[Extracted records — start]

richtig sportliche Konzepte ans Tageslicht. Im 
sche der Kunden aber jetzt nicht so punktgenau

[Extracted records — finish]
[Extracted records — start]

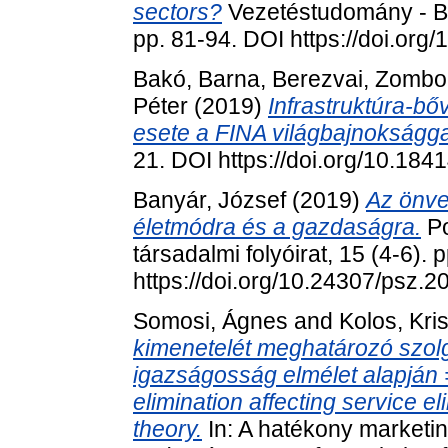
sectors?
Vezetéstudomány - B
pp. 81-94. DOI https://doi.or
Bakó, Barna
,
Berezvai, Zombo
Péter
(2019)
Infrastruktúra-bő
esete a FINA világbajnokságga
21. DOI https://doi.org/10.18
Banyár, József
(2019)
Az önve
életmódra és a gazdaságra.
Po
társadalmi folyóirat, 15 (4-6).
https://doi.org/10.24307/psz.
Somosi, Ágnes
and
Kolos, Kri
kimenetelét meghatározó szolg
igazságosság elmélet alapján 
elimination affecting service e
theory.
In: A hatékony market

[Extracted records — finish]

→ How to complete this task:
Within the material above, the line with "esete a FINA világbajnokságga" opens the range and the line with "In: A hatékony market" closes it; reproduce that range word for word.

→ Completed exercise:
esete a FINA világbajnokságga
21. DOI https://doi.org/10.18
Banyár, József
(2019)
Az önve
életmódra és a gazdaságra.
Po
társadalmi folyóirat, 15 (4-6).
https://doi.org/10.24307/psz.
Somosi, Ágnes
and
Kolos, Kri
kimenetelét meghatározó szolg
igazságosság elmélet alapján 
elimination affecting service e
theory.
In: A hatékony market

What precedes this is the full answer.